What you find is that profit signifies value gained from an exchange that you in no way put into the exchange. Profit, by definition, signifies an unequal exchange of value.
You profit when you take more than you give. No mountain of expert economic theory changes this.
After all, value that you take beyond what you put in cannot come from nowhere. Behind every dollar of Profit is the other guy with a shrinking stack of dimes. Somehow, by hook and crook, Profit derives from somebody else’s work and value.
The earliest uses of profit in English speak to its injustice. Here’s one of the very first (O.E.D. 1466): “A private profit hurts and harms a common well-being.” The editors of the O.E.D. were not social activists, or imagining a quaint organic merry old England.
Profit has a cousin tangled in among its root-words—“advantage,” which of course is a relative term. Nothing from nothing. There can be no “advantage” to one side without a dis-advantage to someone else.
Advantage is part of the profit family because it tries to signify the real-world value of what somebody gains by this corruption of exchange.
With advantages come more profits. More profits, more advantages; and ever-on, more injustice, resentment and destruction, until most people have nothing and a few control everything.

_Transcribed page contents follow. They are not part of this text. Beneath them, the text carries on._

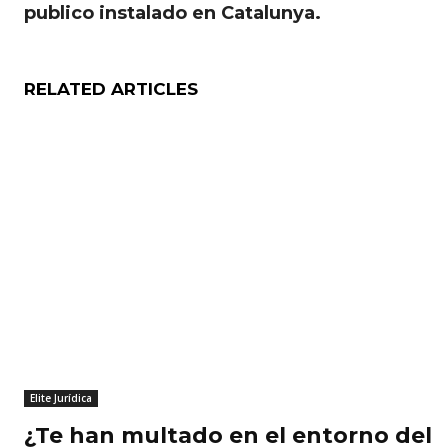
publico instalado en Catalunya.
RELATED ARTICLES
Elite Jurídica
¿Te han multado en el entorno del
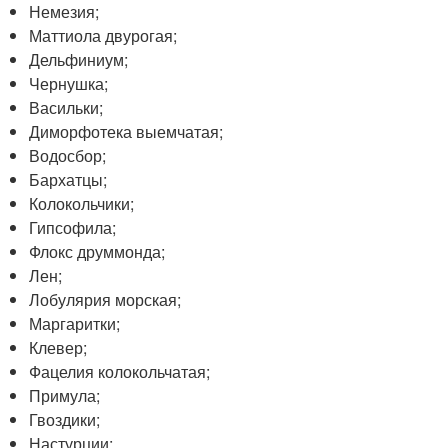
Немезия;
Маттиола двурогая;
Дельфиниум;
Чернушка;
Васильки;
Диморфотека выемчатая;
Водосбор;
Бархатцы;
Колокольчики;
Гипсофила;
Флокс друммонда;
Лен;
Лобулярия морская;
Маргаритки;
Клевер;
Фацелия колокольчатая;
Примула;
Гвоздики;
Настурции;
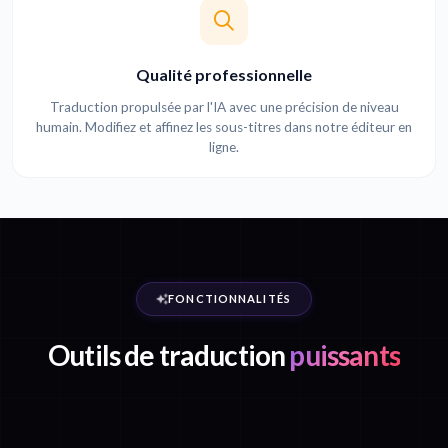
Qualité professionnelle
Traduction propulsée par l'IA avec une précision de niveau
humain. Modifiez et affinez les sous-titres dans notre éditeur en
ligne.
FONCTIONNALITÉS
Outils de traduction
puissants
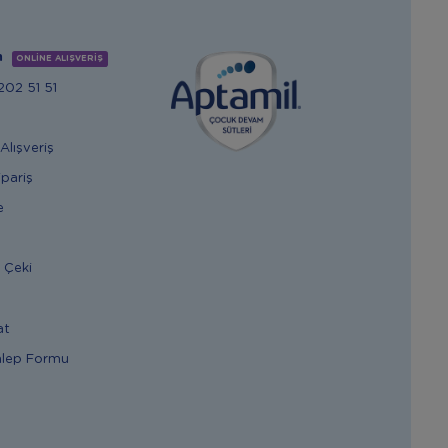
m
ONLİNE ALIŞVERİŞ
02 51 51
Alışveriş
ipariş
e
 Çeki
at
alep Formu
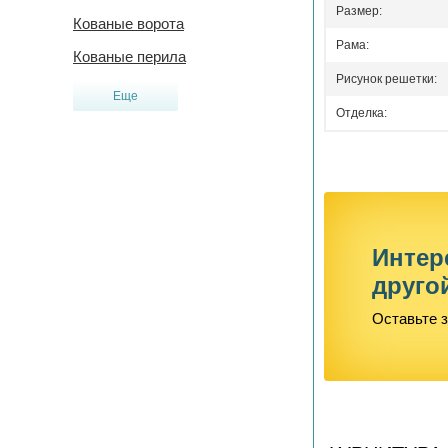
Размер:
Кованые ворота
Рама:
Кованые перила
Рисунок решетки:
Еще
Отделка:
Интер
друго
Оставьте з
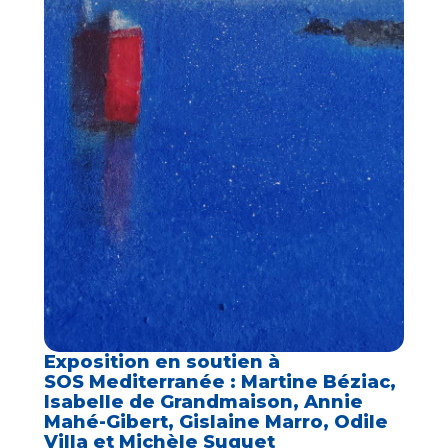
Exposition en soutien à
SOS Mediterranée : Martine Béziac,
Isabelle de Grandmaison, Annie
Mahé-Gibert, Gislaine Marro, Odile
Villa et Michèle Suquet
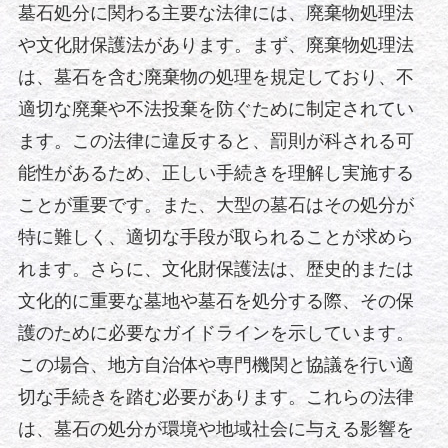
墓石処分に関わる主要な法律には、廃棄物処理法
や文化財保護法があります。まず、廃棄物処理法
は、墓石を含む廃棄物の処理を規定しており、不
適切な廃棄や不法投棄を防ぐために制定されてい
ます。この法律に違反すると、罰則が科される可
能性があるため、正しい手続きを理解し実施する
ことが重要です。また、大型の墓石はその処分が
特に難しく、適切な手段が取られることが求めら
れます。さらに、文化財保護法は、歴史的または
文化的に重要な墓地や墓石を処分する際、その保
護のために必要なガイドラインを示しています。
この場合、地方自治体や専門機関と協議を行い適
切な手続きを踏む必要があります。これらの法律
は、墓石の処分が環境や地域社会に与える影響を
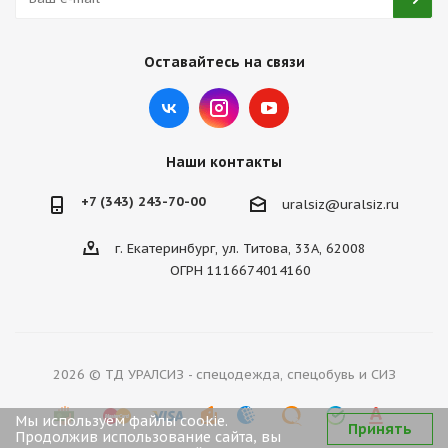
Оставайтесь на связи
Наши контакты
+7 (343) 243-70-00
uralsiz@uralsiz.ru
г. Екатеринбург, ул. Титова, 33А, 62008
ОГРН 1116674014160
2026 © ТД УРАЛСИЗ - спецодежда, спецобувь и СИЗ
Мы используем файлы cookie.
Принять
Продолжив использование сайта, вы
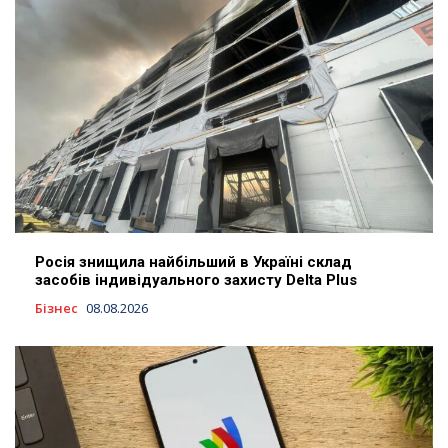
Росія знищила найбільший в Україні склад
засобів індивідуального захисту Delta Plus
Бізнес
08.08.2026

Where we are is only what Profit was long “designed” to accomplish and produce. Nature and human beings are inconsequent “externalities” to Profit’s formula.
This was precisely Profit’s original policy. It was nurtured in late-medieval Europe under the bad sign of Biblical Monogenesis: a sanctified grand delusion stating that only “we” (the insiders to Profit) matter, as the planetary Chosen of “God Himself.” Its means and ends were openly declared in documents sacred and secular as the rest of the still-unknown planet rolled into the view of a predatory Europe—which had gone bankrupt because of its Crusades. The one same murderous hustle goes round and round.

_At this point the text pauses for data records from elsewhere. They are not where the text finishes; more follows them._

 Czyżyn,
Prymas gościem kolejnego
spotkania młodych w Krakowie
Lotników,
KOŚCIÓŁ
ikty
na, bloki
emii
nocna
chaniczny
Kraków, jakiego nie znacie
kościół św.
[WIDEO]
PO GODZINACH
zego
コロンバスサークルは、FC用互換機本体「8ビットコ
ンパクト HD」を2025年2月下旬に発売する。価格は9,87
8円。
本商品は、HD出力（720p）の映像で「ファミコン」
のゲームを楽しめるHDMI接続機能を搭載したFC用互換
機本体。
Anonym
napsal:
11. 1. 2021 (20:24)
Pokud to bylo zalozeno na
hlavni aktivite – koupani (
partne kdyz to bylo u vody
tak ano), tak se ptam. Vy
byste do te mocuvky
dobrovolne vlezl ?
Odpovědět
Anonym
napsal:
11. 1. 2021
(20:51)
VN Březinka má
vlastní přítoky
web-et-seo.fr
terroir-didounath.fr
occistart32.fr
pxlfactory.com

Discover for yourself the full original horrifying language that blessed the new gentleman-conquistadors in Francis Jennings’ The Invasion of America. The plan in their words was to force “perpetual slavery and profit” out of anything alive “discovered” outside the crazy loop. 
From these roots—a delusion of “free unlimited natural wealth belonging to no creature that matters”—comes the spiraling destruction that so resembles addiction. (Like capitalism, it really got started when Europe took up American tobacco.) Chambers of Commerce and conventional historians erected monuments around a third word connected with the tangled roots of profit, speaking of its increasingly pathological centuries as progress.

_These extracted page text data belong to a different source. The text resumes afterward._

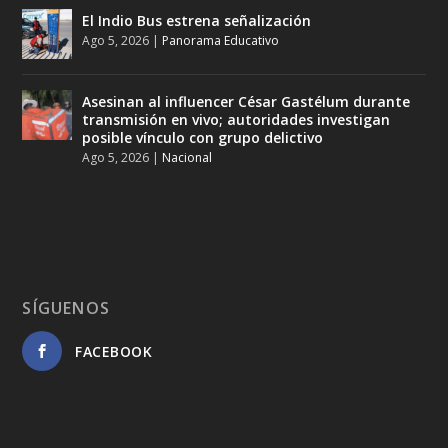
El Indio Bus estrena señalización
Ago 5, 2026
|
Panorama Educativo
Asesinan al influencer César Gastélum durante
transmisión en vivo; autoridades investigan
posible vínculo con grupo delictivo
Ago 5, 2026
|
Nacional
SÍGUENOS
FACEBOOK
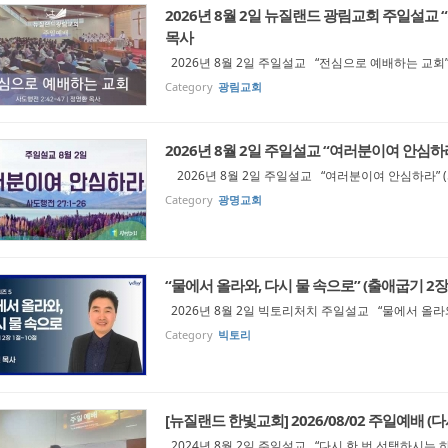
2026년 8월 2일 뉴질랜드 광림교회 주일설교 “
목사
2026년 8월 2일 주일설교 “전심으로 예배하는 교회” 
Category
광림교회
2026년 8월 2일 주일설교 “여러분이여 안심하라
2026년 8월 2일 주일설교 “여러분이여 안심하라” (
Category
광명교회
“물에서 올라와, 다시 물 속으로” (출애굽기 2장
2026년 8월 2일 빅토리처치 주일설교 “물에서 올라와
Category
빅토리
[뉴질랜드 한빛교회] 2026/08/02 주일예배 (다
2024년 8월 2일 주일설교 “다시 한 번 선택하시는 하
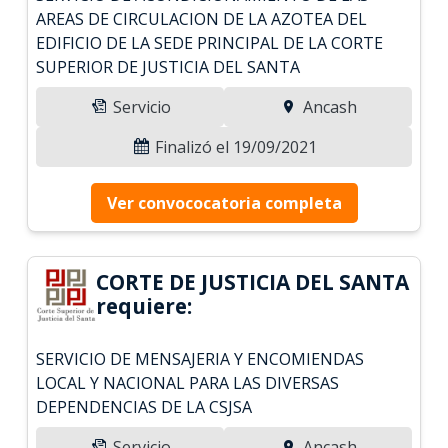
AREAS DE CIRCULACION DE LA AZOTEA DEL
EDIFICIO DE LA SEDE PRINCIPAL DE LA CORTE
SUPERIOR DE JUSTICIA DEL SANTA
Servicio
Ancash
Finalizó el 19/09/2021
Ver convococatoria completa
CORTE DE JUSTICIA DEL SANTA
requiere:
SERVICIO DE MENSAJERIA Y ENCOMIENDAS
LOCAL Y NACIONAL PARA LAS DIVERSAS
DEPENDENCIAS DE LA CSJSA
Servicio
Ancash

Changing a healthy planet filled with independent peoples into a poisoned one with a disadvantaged majority in 500 years cannot be progress. But it certainly was by the Profit and Advantage of a few.
And from this, the Advantaged claim no inherited advantages?
No surprise that unequal, unfair exchange creates resentment. Profit corrupts and exploits the basic relationship in the midst of our real working lives.
Profit attacks the real equality of work when it assigns different top-to-bottom values for each kind of it. Thus, you may take from “the store” only according to the value that a self-interested somebody else assigned to your work, in the numbers on your paycheck.
Those numbers do not reflect the full value of the work done. They are cooked, by Profit’s interests “above” you on the pyramid, and cooked according to yet another preposterously-unsustainable principle: Give As Little And Take As Much As You Can Get Away With.
So, ironically—or rather, according to the illogic of Profit—the higher you go, the less real productive work gets done (as if only certain people are smart enough to make big decisions); and yet, the higher the number that measures your access to all that gets produced. The more people you give nothing, the greater your rewards. Again we arrive at a backwards description of work’s real world. We know it has to collapse.
Lies and violence (24/7, now) make this seem to work. Like the scam of a hustler who’s got your money, it only needs to “work” one day at a time until you’re dead. As another money motto puts it: In every exchange, there’s a loser. If you’re wondering who that is, it’s you.